E’ la storia della famiglia Incoronato, famosa a Napoli e sul territorio della regione. Si sposta come un chiassoso circo familiare, viene chiamata per cerimonie religiose e feste di paese. E’ la prova vivente della specializzazione dell’artista, e la specializzazione è il tango. Non il walzer, non la samba, non il fox-trot o il liscio, ma il divino, tragico e sensuale tango argentino. Come lo abbia imparato e da chi è un vero mistero. Sta di fatto che ormai da quattro generazioni la famiglia Incoronato detta legge in materia, le sue invenzioni, il suo ritmo, l’originalità delle figure e la fastosa ridondanza dei corpi che si muovono hanno colpito il mondo intero e hanno creato proseliti un po’ ovunque. “Nella compagnia - spiega il regista - serpeggiano capigliature nere come la pece e vestiti aderenti che fasciano corpi e menti, la loro ispirazione, come appare, è costante e tale da motivare ogni singolo gesto, anche il più elementare, il più quotidiano come il mangiare, il bere, il dormire e finanche il camminare”.

Sono dei veri fenomeni: Concetta, la matriarca, il figlio con la sua sposa, i figli, i fratelli e le sorelle, i cugini, persone appartenenti a posti e a razze diverse, passano tutti come lontani parenti della famiglia Incoronato, una famiglia allargata da sempre nuovi elementi, anche biondi e anche stranieri, gente che non conosce la lingua napoletana, ma neanche quella italiana, gente di colore, persone non vedenti, cantanti e ballerini. Tutti ballano il tango a Napoli ed è subito Napoletango. “È il trionfo della vita sull’accademismo – conclude Sepe - della bruttezza sulla bellezza, del sangue versato per amore, contro i sentimenti prudenti e intimisti. La famiglia si esibisce in balere, in caffè, in stazioni ferroviarie, circhi, palestre, attraverso filastrocche, canti della terra, canzoni patriottiche, danze ritmate dai propri sentimenti urgenti, necessari. Come dire che la vita è un grande tango che si svolge dalla mattina alla sera. C’è il tango della sveglia, quello della colazione, del lavoro, del rientro a casa, quello dell’amore, della lite, della guerra, del mangiare e poi ancora tango per le feste comandate, processioni religiose, natali e capodanni. Lo spettacolo è un inno alla vita senza i freni della cultura borghese e senza la ricerca affannosa della bellezza, oggi la vera discriminante tra ciò che conta e ciò che va buttato via.

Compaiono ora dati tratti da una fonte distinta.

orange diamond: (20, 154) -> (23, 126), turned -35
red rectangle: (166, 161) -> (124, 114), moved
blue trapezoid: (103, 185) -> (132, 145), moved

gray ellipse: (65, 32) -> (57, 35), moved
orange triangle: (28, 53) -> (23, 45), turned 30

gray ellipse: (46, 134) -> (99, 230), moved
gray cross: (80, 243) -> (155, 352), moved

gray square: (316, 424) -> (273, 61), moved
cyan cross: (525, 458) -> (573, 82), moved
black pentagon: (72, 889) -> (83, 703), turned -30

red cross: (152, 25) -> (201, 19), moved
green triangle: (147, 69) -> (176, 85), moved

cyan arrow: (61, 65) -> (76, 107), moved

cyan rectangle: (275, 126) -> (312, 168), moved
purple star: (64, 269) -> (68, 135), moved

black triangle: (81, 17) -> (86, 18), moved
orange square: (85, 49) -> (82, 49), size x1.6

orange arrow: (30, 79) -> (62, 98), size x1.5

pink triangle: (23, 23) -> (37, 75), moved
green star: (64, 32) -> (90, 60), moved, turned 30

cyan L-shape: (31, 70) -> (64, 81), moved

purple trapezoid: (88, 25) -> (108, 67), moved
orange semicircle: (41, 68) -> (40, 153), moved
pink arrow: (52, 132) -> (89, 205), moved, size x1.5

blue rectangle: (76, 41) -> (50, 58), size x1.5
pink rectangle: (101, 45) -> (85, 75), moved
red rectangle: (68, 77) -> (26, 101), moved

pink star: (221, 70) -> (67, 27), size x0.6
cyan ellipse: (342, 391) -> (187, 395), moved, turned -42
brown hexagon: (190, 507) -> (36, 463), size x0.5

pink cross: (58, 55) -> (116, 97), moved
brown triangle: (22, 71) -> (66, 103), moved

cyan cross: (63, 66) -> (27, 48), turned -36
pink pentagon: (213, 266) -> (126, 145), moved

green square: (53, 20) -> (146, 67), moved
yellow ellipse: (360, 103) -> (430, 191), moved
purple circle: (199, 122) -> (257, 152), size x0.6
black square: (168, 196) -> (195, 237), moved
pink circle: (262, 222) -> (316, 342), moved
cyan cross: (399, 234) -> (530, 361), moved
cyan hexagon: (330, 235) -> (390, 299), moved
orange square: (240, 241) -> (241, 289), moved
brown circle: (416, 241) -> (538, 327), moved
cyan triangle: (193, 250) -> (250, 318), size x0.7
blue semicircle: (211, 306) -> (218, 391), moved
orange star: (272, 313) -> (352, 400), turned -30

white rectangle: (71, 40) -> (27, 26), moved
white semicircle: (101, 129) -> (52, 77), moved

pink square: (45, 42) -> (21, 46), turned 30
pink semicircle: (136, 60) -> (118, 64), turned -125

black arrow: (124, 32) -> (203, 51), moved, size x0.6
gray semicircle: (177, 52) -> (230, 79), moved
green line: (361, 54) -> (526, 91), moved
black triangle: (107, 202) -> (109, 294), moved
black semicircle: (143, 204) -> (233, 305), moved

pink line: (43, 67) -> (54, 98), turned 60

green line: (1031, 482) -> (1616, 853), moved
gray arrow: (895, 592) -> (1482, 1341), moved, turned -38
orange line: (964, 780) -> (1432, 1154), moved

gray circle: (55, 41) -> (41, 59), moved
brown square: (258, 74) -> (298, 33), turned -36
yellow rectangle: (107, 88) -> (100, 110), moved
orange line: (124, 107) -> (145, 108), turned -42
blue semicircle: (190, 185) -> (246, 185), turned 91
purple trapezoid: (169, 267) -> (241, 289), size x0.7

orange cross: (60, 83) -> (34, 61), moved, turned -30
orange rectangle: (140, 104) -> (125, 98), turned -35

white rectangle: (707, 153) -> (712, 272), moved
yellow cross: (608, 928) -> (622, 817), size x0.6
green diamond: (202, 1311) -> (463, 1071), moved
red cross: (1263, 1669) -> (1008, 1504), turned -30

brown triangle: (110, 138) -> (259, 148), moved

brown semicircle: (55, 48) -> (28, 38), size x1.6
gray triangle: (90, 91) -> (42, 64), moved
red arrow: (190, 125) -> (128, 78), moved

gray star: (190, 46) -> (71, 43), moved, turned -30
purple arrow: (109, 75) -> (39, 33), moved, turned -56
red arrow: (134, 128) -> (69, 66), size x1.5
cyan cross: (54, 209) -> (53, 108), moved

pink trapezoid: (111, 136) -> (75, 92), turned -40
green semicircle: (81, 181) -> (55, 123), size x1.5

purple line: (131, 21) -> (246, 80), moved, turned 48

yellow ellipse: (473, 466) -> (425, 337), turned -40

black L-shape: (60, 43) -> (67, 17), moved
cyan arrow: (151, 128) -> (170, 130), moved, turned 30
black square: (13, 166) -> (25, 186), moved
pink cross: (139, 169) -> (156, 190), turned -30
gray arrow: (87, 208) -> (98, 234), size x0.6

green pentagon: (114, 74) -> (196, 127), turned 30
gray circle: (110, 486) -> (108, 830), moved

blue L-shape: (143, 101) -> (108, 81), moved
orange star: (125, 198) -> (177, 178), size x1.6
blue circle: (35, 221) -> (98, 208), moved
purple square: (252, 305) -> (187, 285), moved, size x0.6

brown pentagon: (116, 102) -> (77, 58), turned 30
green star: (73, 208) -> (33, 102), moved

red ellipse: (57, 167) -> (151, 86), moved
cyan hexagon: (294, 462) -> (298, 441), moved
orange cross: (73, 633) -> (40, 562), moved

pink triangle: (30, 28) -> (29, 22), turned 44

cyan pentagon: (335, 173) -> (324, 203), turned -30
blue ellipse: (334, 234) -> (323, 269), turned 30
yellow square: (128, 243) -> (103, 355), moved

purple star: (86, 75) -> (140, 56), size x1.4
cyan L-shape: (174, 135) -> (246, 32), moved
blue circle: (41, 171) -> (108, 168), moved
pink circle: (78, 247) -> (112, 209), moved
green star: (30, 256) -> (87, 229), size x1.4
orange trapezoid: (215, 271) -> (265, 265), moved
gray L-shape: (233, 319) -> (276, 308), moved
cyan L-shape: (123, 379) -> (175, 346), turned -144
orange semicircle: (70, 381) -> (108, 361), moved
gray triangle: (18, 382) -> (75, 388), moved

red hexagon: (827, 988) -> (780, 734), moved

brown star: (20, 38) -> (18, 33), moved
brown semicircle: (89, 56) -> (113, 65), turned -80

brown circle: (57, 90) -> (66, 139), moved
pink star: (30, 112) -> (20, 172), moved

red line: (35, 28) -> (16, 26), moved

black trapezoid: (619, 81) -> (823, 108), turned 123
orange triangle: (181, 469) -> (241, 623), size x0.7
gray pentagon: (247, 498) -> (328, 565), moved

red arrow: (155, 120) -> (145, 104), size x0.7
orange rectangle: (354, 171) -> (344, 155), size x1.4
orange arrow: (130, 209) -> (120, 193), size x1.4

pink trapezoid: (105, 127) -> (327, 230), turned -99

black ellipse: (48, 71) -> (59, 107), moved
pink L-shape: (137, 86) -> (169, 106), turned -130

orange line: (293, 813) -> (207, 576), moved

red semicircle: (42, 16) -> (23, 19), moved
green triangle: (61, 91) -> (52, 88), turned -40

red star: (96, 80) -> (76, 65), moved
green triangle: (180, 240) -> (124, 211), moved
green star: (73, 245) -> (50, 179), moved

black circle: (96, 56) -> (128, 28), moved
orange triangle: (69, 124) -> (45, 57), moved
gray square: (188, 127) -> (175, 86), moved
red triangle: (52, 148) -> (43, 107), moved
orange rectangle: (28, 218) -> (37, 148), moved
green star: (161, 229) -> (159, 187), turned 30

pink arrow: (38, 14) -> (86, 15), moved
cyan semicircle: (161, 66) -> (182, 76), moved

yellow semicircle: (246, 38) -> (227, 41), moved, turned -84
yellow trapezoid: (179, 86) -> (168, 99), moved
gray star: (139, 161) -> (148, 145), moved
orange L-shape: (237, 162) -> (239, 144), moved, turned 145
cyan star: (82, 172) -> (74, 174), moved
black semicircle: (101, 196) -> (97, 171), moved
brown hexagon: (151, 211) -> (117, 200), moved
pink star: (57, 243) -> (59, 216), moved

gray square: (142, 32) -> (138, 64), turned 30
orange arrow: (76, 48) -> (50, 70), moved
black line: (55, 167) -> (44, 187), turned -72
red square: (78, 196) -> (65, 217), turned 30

Sul palcoscenico, troviamo Stefano Capitani, Susy Del Giudice, Sergio Di Paola, Cristina Donadio, Barbara Folchitto,  Antonio Gargiulo, Elena Gigliotti, Cristina Messere, Francesco Moraca, Pablo Moyano, Raffaele Musella, Matteo Nicoletta, David Paryla, Giorgio Pinto, Caterina Pontrandolfo, Dora Romano, Marcela Szurkalo, Nella Tirante e Luca Trezza.
Le scene e i costumi sono stati creati da Carlo De Martino, mentre il disegno luci da Umile Vainieri.
Lo spettacolo resterà in scena al Teatro Eliseo fino al 14 novembre.